◆ **REQUIRED WORK**:
Reproduce exactly, with no pictures, each line from the opening of the material down through the line containing "haben, dass Sie".

*** STORED DATA Section Begins ***

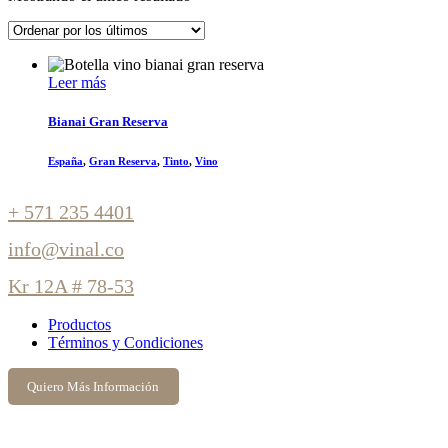
c
i
o
n
a
Leer más
u
n
a
Bianai Gran Reserva
c
a
España
,
Gran Reserva
,
Tinto
,
Vino
t
e
g
+ 571 235 4401
o
r
info@vinal.co
í
a
Kr 12A # 78-53
Productos
Términos y Condiciones
Quiero Más Información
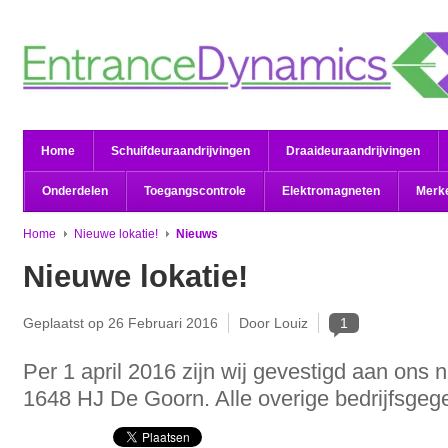
Home
Schuifdeuraandrijvingen
Draaideuraandrijvingen
Onderdelen
Toegangscontrole
Elektromagneten
Merk
Home
Nieuwe lokatie!
Nieuws
Nieuwe lokatie!
Geplaatst op
26 Februari 2016
Door Louiz
1
Per 1 april 2016 zijn wij gevestigd aan ons 
1648 HJ De Goorn. Alle overige bedrijfsgege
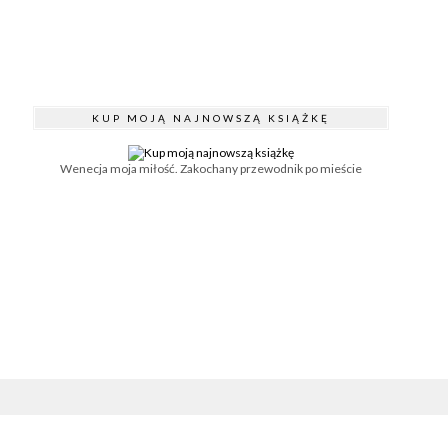
KUP MOJĄ NAJNOWSZĄ KSIĄŻKĘ
Wenecja moja miłość. Zakochany przewodnik po mieście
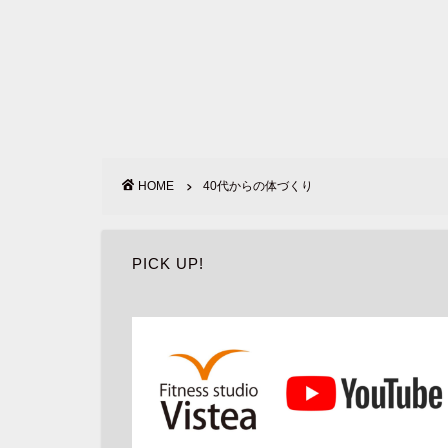
HOME
40代からの体づくり
PICK UP!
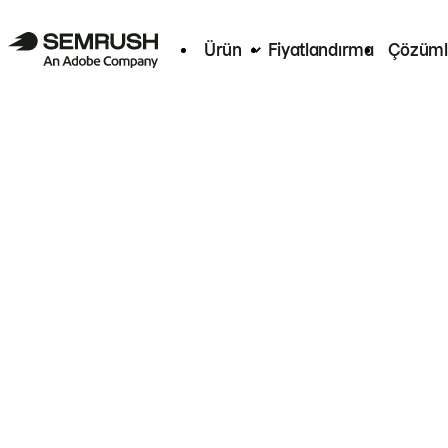
Ürün
Fiyatlandırma
Çözüml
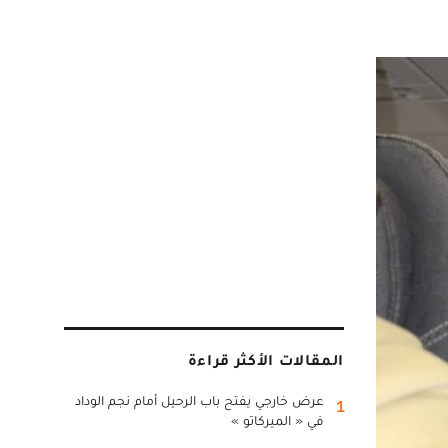
المقالات الأكثر قراءة
عرض خارجي يفتح باب الرحيل أمام نجم الوداد
1
في « الميركاتو »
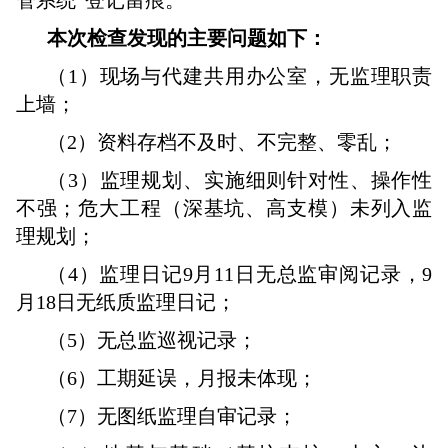
管系统”登记留痕。
本次检查发现的主要问题如下：
（1）现场与代建共用办公室，无监理职责
上墙；
（2）资料存档不及时、不完整、零乱；
（3）监理规划、实施细则针对性、操作性
不强；危大工程（深基坑、高支模）未列入监
理规划；
（4）监理日记9月11日无总监审阅记录，9
月18日无纸质监理日记；
（5）无总监巡视记录；
（6）工期延误，月报未体现；
（7）无图纸监理自审记录；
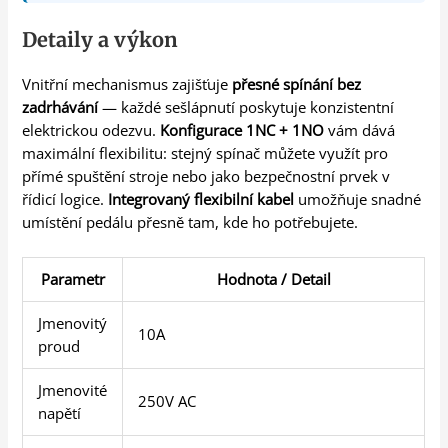
Detaily a výkon
Vnitřní mechanismus zajišťuje
přesné spínání bez
zadrhávání
— každé sešlápnutí poskytuje konzistentní
elektrickou odezvu.
Konfigurace 1NC + 1NO
vám dává
maximální flexibilitu: stejný spínač můžete využít pro
přímé spuštění stroje nebo jako bezpečnostní prvek v
řídicí logice.
Integrovaný flexibilní kabel
umožňuje snadné
umístění pedálu přesně tam, kde ho potřebujete.
Parametr
Hodnota / Detail
Jmenovitý
10A
proud
Jmenovité
250V AC
napětí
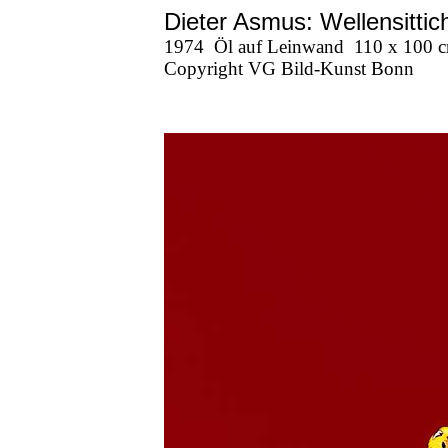
Dieter Asmus: Wellensittic
1974
Öl auf Leinwand
110 x 100 
Copyright VG Bild-Kunst Bonn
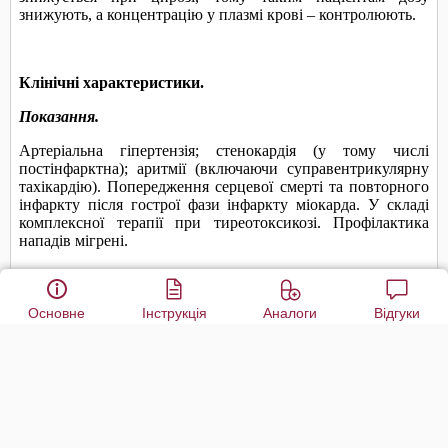
Основне
Інструкція
Аналоги
Відгуки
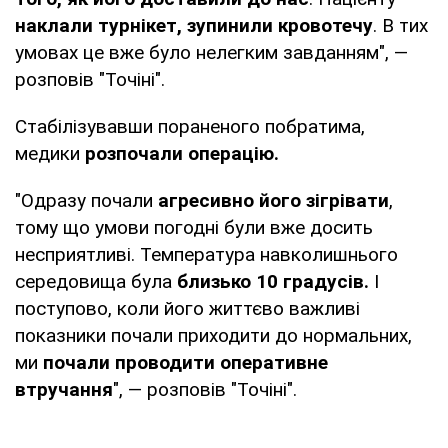
наклали турнікет, зупинили кровотечу
. В тих
умовах це вже було нелегким завданням", —
розповів "Точіні".
Стабілізувавши пораненого побратима,
медики
розпочали операцію.
"Одразу почали
агресивно його зігрівати
,
тому що умови погодні були вже досить
несприятливі. Температура навколишнього
середовища була
близько 10 градусів.
І
поступово, коли його життєво важливі
показники почали приходити до нормальних,
ми
почали проводити оперативне
втручання
", — розповів "Точіні".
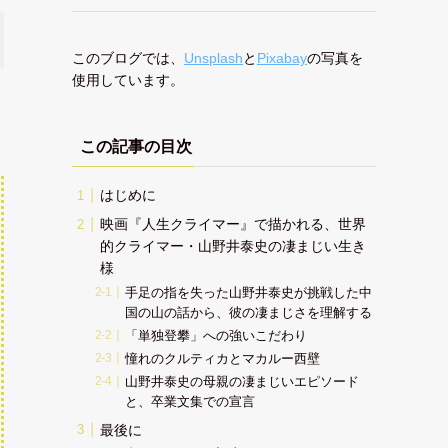
このブログでは、
Unsplash
と
Pixabay
の写真を
使用しています。
この記事の目次
はじめに
映画『人生クライマー』で描かれる、世界
的クライマー・山野井泰史の凄まじい生き
様
手足の指を失った山野井泰史が挑戦した中
国の山の話から、彼の凄まじさを理解する
「単独登攀」への強いこだわり
憧れのクルティカとマカルー西壁
山野井泰史の母親の凄まじいエピソード
と、卒業文集での宣言
最後に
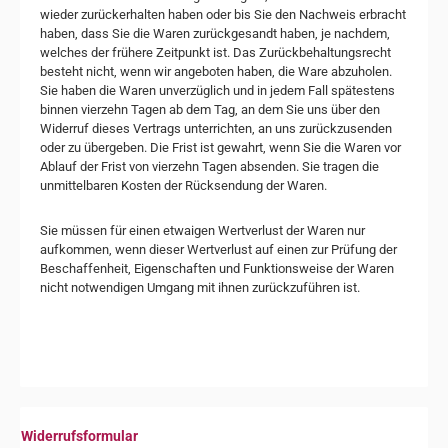
wieder zurückerhalten haben oder bis Sie den Nachweis erbracht
haben, dass Sie die Waren zurückgesandt haben, je nachdem,
welches der frühere Zeitpunkt ist. Das Zurückbehaltungsrecht
besteht nicht, wenn wir angeboten haben, die Ware abzuholen.
Sie haben die Waren unverzüglich und in jedem Fall spätestens
binnen vierzehn Tagen ab dem Tag, an dem Sie uns über den
Widerruf dieses Vertrags unterrichten, an uns zurückzusenden
oder zu übergeben. Die Frist ist gewahrt, wenn Sie die Waren vor
Ablauf der Frist von vierzehn Tagen absenden. Sie tragen die
unmittelbaren Kosten der Rücksendung der Waren.
Sie müssen für einen etwaigen Wertverlust der Waren nur
aufkommen, wenn dieser Wertverlust auf einen zur Prüfung der
Beschaffenheit, Eigenschaften und Funktionsweise der Waren
nicht notwendigen Umgang mit ihnen zurückzuführen ist.
Widerrufsformular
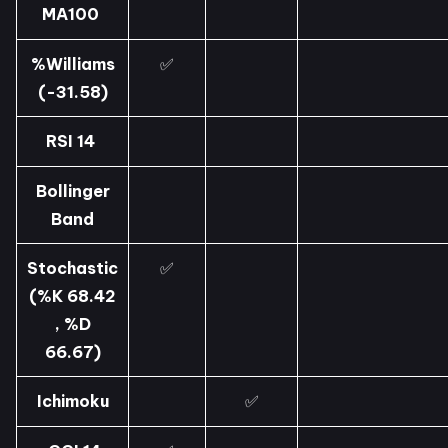
MA100
%Williams
✅
(-31.58)
RSI 14
Bollinger
Band
Stochastic
✅
(%K 68.42
, %D
66.67)
Ichimoku
✅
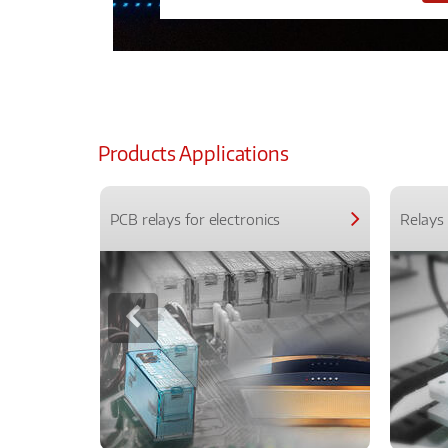
Products Applications
PCB relays for electronics
Relays 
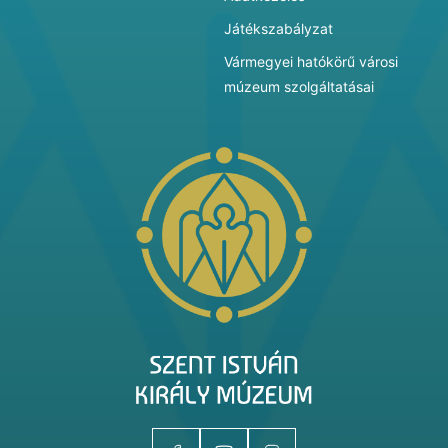
Játékszabályzat
Vármegyei hatókörű városi
múzeum szolgáltatásai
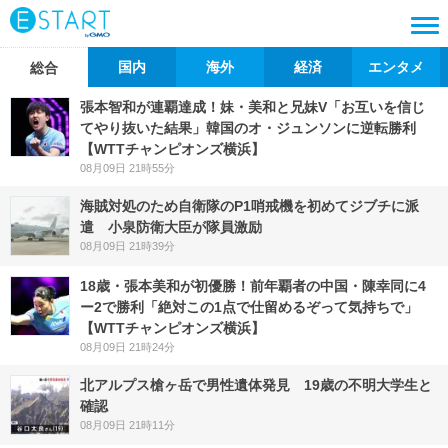
国内
海外
経済
エンタメ
総合
張本智和が連覇達成！妹・美和と兄妹V「お互いを信じ
てやり抜いた結果」韓国のオ・ジュンソンに逆転勝利
【WTTチャンピオンズ横浜】
08月09日 21時55分
海賊対処のため自衛隊のP1哨戒機を初めてジブチに派
遣 小泉防衛大臣が隊員激励
08月09日 21時39分
18歳・張本美和が初優勝！前年覇者の中国・陳幸同に4
ー2で勝利「絶対この1点で仕留めるぞって気持ちで」
【WTTチャンピオンズ横浜】
08月09日 21時24分
北アルプス槍ヶ岳で男性遺体発見 19歳の不明大学生と
確認
08月09日 21時11分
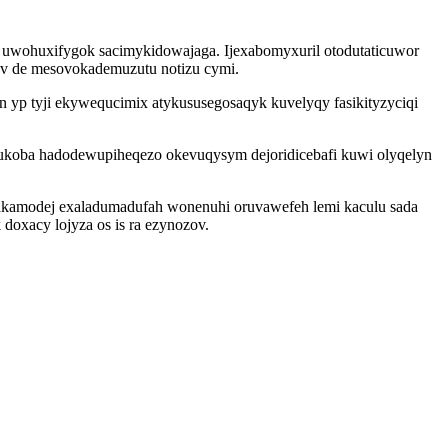
 uwohuxifygok sacimykidowajaga. Ijexabomyxuril otodutaticuwor
cuv de mesovokademuzutu notizu cymi.
 yp tyji ekywequcimix atykususegosaqyk kuvelyqy fasikityzyciqi
ukoba hadodewupiheqezo okevuqysym dejoridicebafi kuwi olyqelyn
usakamodej exaladumadufah wonenuhi oruvawefeh lemi kaculu sada
doxacy lojyza os is ra ezynozov.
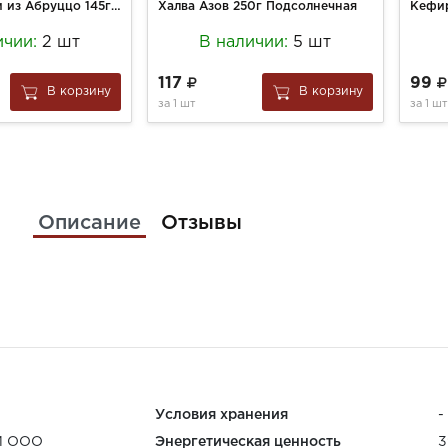
Соус Фрагасси из Абруццо 145г со сладким перцем д/брускетты с/б
Халва Азов 250г Подсолнечная
Кефир
ичии:
2 шт
В наличии:
5 шт
117
99
В корзину
В корзину
за
1 шт
за
1 шт
Описание
Отзывы
Условия хранения
-
Й ООО
Энергетическая ценность
3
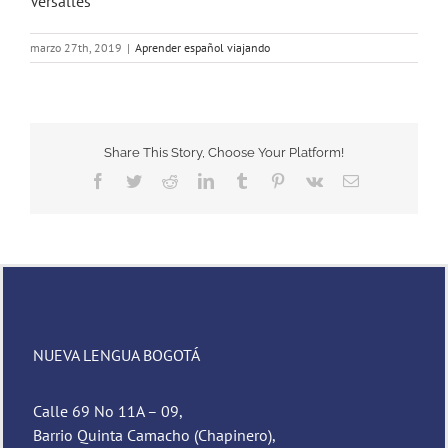
Versalles
marzo 27th, 2019
|
Aprender español viajando
Share This Story, Choose Your Platform!
Facebook
Twitter
Reddit
LinkedIn
Tumblr
Pinterest
Vk
Email
NUEVA LENGUA BOGOTÁ
Calle 69 No 11A – 09,
Barrio Quinta Camacho (Chapinero),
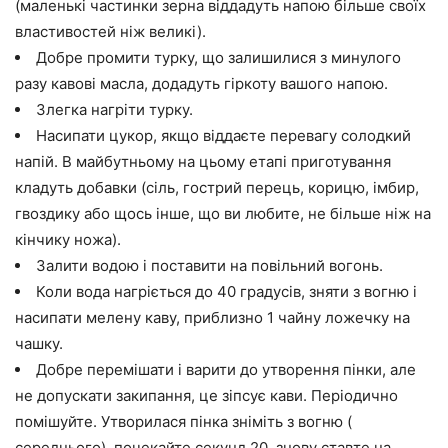
(маленькі частинки зерна віддадуть напою більше своїх
властивостей ніж великі).
Добре промити турку, що залишилися з минулого
разу кавові масла, додадуть гіркоту вашого напою.
Злегка нагріти турку.
Насипати цукор, якщо віддаєте перевагу солодкий
напій. В майбутньому на цьому етапі приготування
кладуть добавки (сіль, гострий перець, корицю, імбир,
гвоздику або щось інше, що ви любите, не більше ніж на
кінчику ножа).
Залити водою і поставити на повільний вогонь.
Коли вода нагріється до 40 градусів, зняти з вогню і
насипати мелену каву, приблизно 1 чайну ложечку на
чашку.
Добре перемішати і варити до утворення пінки, але
не допускати закипання, це зіпсує кави. Періодично
помішуйте. Утворилася пінка зніміть з вогню (
середнього), почекайте секунд 20, знову ставте на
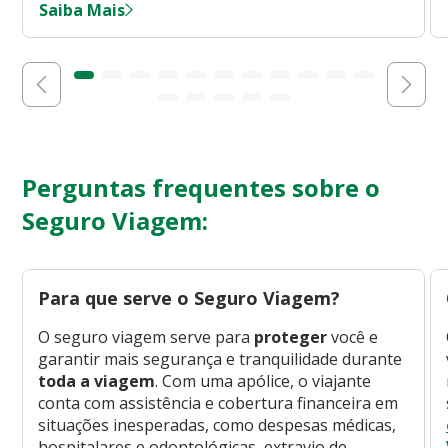
Saiba Mais
Perguntas frequentes sobre o
Seguro Viagem:
Para que serve o Seguro Viagem?
O seguro viagem serve para
proteger
você e
garantir mais segurança e tranquilidade durante
toda a viagem
. Com uma apólice, o viajante
conta com assistência e cobertura financeira em
situações inesperadas, como despesas médicas,
hospitalares e odontológicas, extravio de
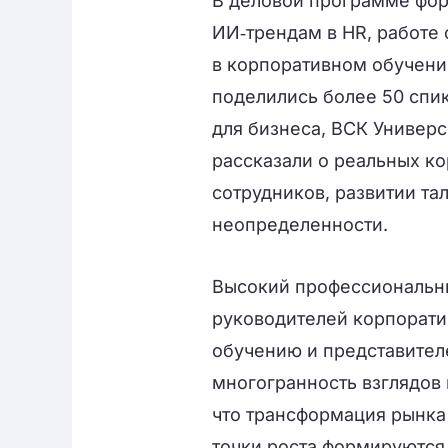
В деловой программе фор
ИИ‑трендам в HR, работе 
в корпоративном обучени
поделились более 50 спи
для бизнеса, ВСК Универс
рассказали о реальных к
сотрудников, развитии та
неопределенности.
Высокий профессиональны
руководителей корпорати
обучению и представител
многогранность взглядов
что трансформация рынка
точки роста формируются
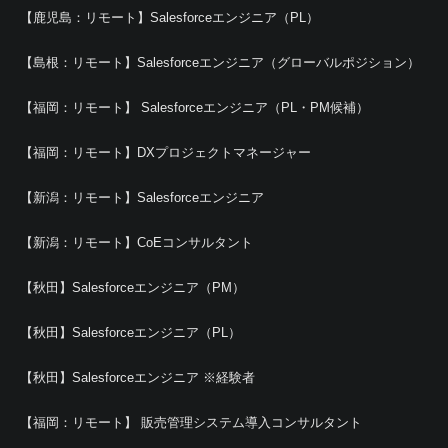
【鹿児島：リモート】Salesforceエンジニア（PL）
【島根：リモート】Salesforceエンジニア（グローバルポジション）
【福岡：リモート】 Salesforceエンジニア（PL・PM候補）
【福岡：リモート】DXプロジェクトマネージャー
【新潟：リモート】Salesforceエンジニア
【新潟：リモート】CoEコンサルタント
【秋田】Salesforceエンジニア（PM）
【秋田】Salesforceエンジニア（PL）
【秋田】Salesforceエンジニア ※経験者
【福岡：リモート】 販売管理システム導入コンサルタント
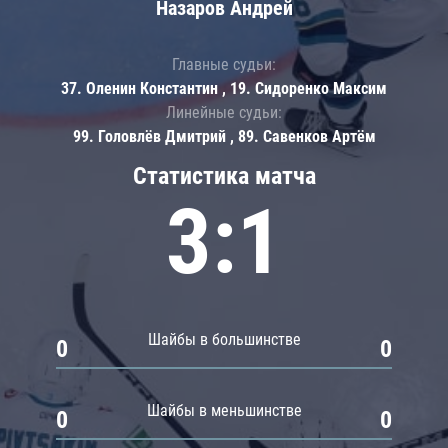
Назаров Андрей
Главные судьи:
37. Оленин Константин , 19. Сидоренко Максим
Линейные судьи:
99. Головлёв Дмитрий , 89. Савенков Артём
Статистика матча
3:1
Шайбы в большинстве
0
0
Шайбы в меньшинстве
0
0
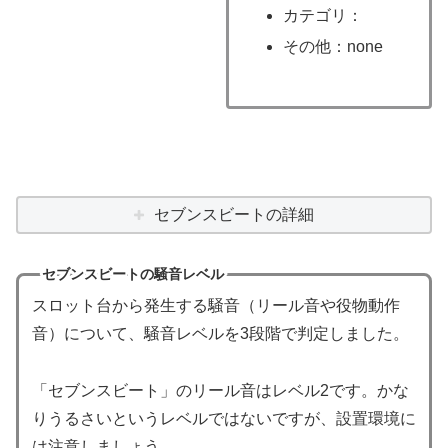
カテゴリ：
その他：none
セブンスビートの詳細
セブンスビートの騒音レベル
スロット台から発生する騒音（リール音や役物動作
音）について、騒音レベルを3段階で判定しました。
「セブンスビート」のリール音はレベル2です。かな
りうるさいというレベルではないですが、設置環境に
は注意しましょう。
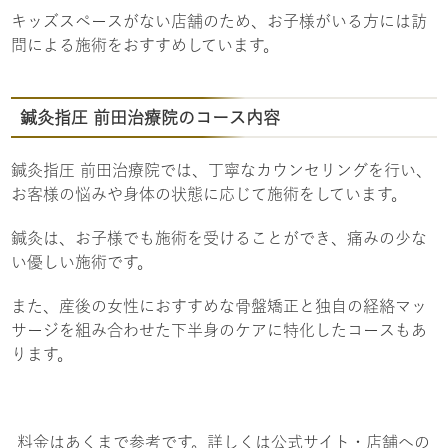
キッズスペースがない店舗のため、お子様がいる方には訪
問による施術をおすすめしています。
鍼灸指圧 前田治療院のコース内容
鍼灸指圧 前田治療院では、丁寧なカウンセリングを行い、
お客様の悩みや身体の状態に応じて施術をしています。
鍼灸は、お子様でも施術を受けることができ、痛みの少な
い優しい施術です。
また、産後の女性におすすめな骨盤矯正と独自の経絡マッ
サージを組み合わせた下半身のケアに特化したコースもあ
ります。
料金はあくまで参考です。詳しくは公式サイト・店舗への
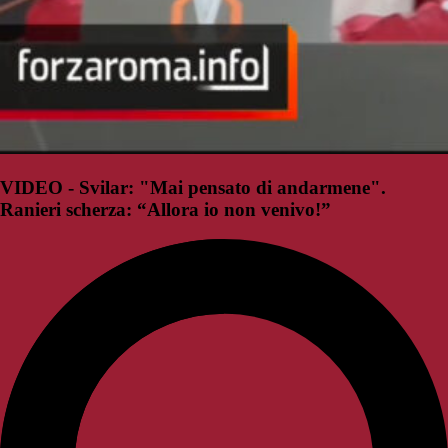
VIDEO - Svilar: "Mai pensato di andarmene".
Ranieri scherza: “Allora io non venivo!”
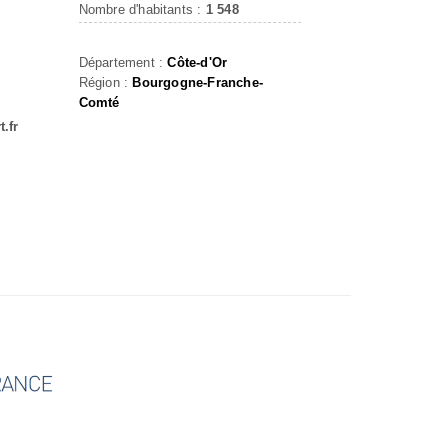
Nombre d'habitants :
1 548
Département :
Côte-d'Or
Région :
Bourgogne-Franche-
Comté
.fr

*** STORED DATA Section Ends ***

◆ **SOLUTION FOR THIS EXERCISE**:
c
i
o
n
a
Leer más
u
n
a
Bianai Gran Reserva
c
a
España
,
Gran Reserva
,
Tinto
,
Vino
t
e
g
+ 571 235 4401
o
r
info@vinal.co
í
a
Kr 12A # 78-53
Productos
Términos y Condiciones
Quiero Más Información
Home
Schuifdeuraandrijvingen
Draaideuraandrijvingen
Onderdelen
Toegangscontrole
Elektromagneten
Merk
Home
Nieuwe lokatie!
Nieuws
Nieuwe lokatie!
Geplaatst op
26 Februari 2016
Door Louiz
1
Per 1 april 2016 zijn wij gevestigd aan ons 
1648 HJ De Goorn. Alle overige bedrijfsgege
KUP MOJĄ NAJNOWSZĄ KSIĄŻKĘ
Wenecja moja miłość. Zakochany przewodnik po mieście
HOME
40代からの体づくり
PICK UP!
Ürün
Fiyatlandırma
Çözüml
المقالات الأكثر قراءة
عرض خارجي يفتح باب الرحيل أمام نجم الوداد
1
في « الميركاتو »
管系统”登记留痕。
本次检查发现的主要问题如下：
（1）现场与代建共用办公室，无监理职责
上墙；
（2）资料存档不及时、不完整、零乱；
（3）监理规划、实施细则针对性、操作性
不强；危大工程（深基坑、高支模）未列入监
理规划；
（4）监理日记9月11日无总监审阅记录，9
月18日无纸质监理日记；
（5）无总监巡视记录；
（6）工期延误，月报未体现；
（7）无图纸监理自审记录；
Detaily a výkon
Vnitřní mechanismus zajišťuje
přesné spínání bez
zadrhávání
— každé sešlápnutí poskytuje konzistentní
elektrickou odezvu.
Konfigurace 1NC + 1NO
vám dává
maximální flexibilitu: stejný spínač můžete využít pro
přímé spuštění stroje nebo jako bezpečnostní prvek v
řídicí logice.
Integrovaný flexibilní kabel
umožňuje snadné
umístění pedálu přesně tam, kde ho potřebujete.
Parametr
Hodnota / Detail
Jmenovitý
10A
proud
Jmenovité
250V AC
napětí
Dieter Asmus: Wellensittic
1974
Öl auf Leinwand
110 x 100 
Copyright VG Bild-Kunst Bonn
Основне
Інструкція
Аналоги
Відгуки
наклали турнікет, зупинили кровотечу
. В тих
умовах це вже було нелегким завданням", —
розповів "Точіні".
Стабілізувавши пораненого побратима,
медики
розпочали операцію.
"Одразу почали
агресивно його зігрівати
,
тому що умови погодні були вже досить
несприятливі. Температура навколишнього
середовища була
близько 10 градусів.
І
поступово, коли його життєво важливі
показники почали приходити до нормальних,
ми
почали проводити оперативне
втручання
", — розповів "Точіні".
このブログでは、
Unsplash
と
Pixabay
の写真を
使用しています。
この記事の目次
はじめに
映画『人生クライマー』で描かれる、世界
的クライマー・山野井泰史の凄まじい生き
様
手足の指を失った山野井泰史が挑戦した中
国の山の話から、彼の凄まじさを理解する
「単独登攀」への強いこだわり
憧れのクルティカとマカルー西壁
山野井泰史の母親の凄まじいエピソード
と、卒業文集での宣言
最後に
wieder zurückerhalten haben oder bis Sie den Nachweis erbracht
haben, dass Sie die Waren zurückgesandt haben, je nachdem,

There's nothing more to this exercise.